Empirical benefits include superior generation fidelity, reduced computational overhead, and improved performance in modalities such as audio, images, and motion.

Continuous latent tokens generalize the concept of sequence modeling via discrete symbolic tokens to settings where the underlying structure is best represented by vectors in a continuous space. Unlike discrete tokens, which are drawn from a finite codebook (e.g., words or quantized codes), continuous latent tokens are real-valued vectors, typically low-to-moderate dimensional, used as the atomic units for autoregressive or diffusion-based modeling in modalities such as audio, images, motion, or even abstract reasoning. Continuous tokenization supports fidelity, efficiency, and representation flexibility beyond that achievable with discrete systems, enabling modern models to bridge generation, reasoning, and understanding tasks in a variety of continuous or hybrid discrete-continuous domains.
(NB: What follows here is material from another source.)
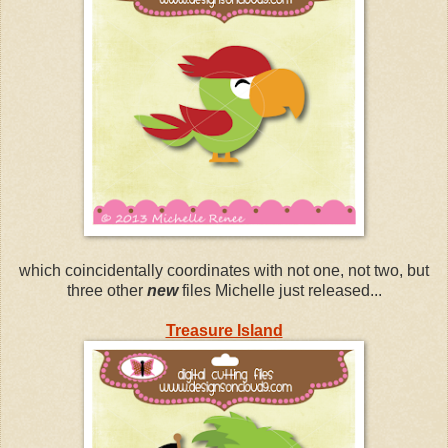
which coincidentally coordinates with not one, not two, but
three other
new
files Michelle just released...
Treasure Island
1. Formal Definition and Construction

Continuous latent tokens are $d$ -dimensional real-valued vectors $x_t \in \mathbb{R}^d$ , assembled into sequences $x = (x_1,\ldots,x_n)$ that parameterize the generative or reasoning process. The mapping from raw modality (e.g., waveform, image, or logic trace) to tokens is usually effected by a learned encoder, typically a variational autoencoder (VAE). For instance, in audio generation, a 10s, 16 kHz waveform is transformed into a Mel-spectrogram $m$ and then encoded by a VAE $V_E$ into latents $v \in \mathbb{R}^{T' \times F' \times C}$ , which are patchified and flattened to yield tokens $x_t \in \mathbb{R}^d$ with $d = C \cdot p^2$ and $n$ determined by the patch-grid (Yang et al., 14 Jul 2025). For vision, an analogous block-wise embedding pipeline maps images to a grid or flattened sequence of continuous tokens, with downsampling and patchification parameters dictating the number and dimensionality (Wang et al., 21 Mar 2025, Team et al., 14 Aug 2025).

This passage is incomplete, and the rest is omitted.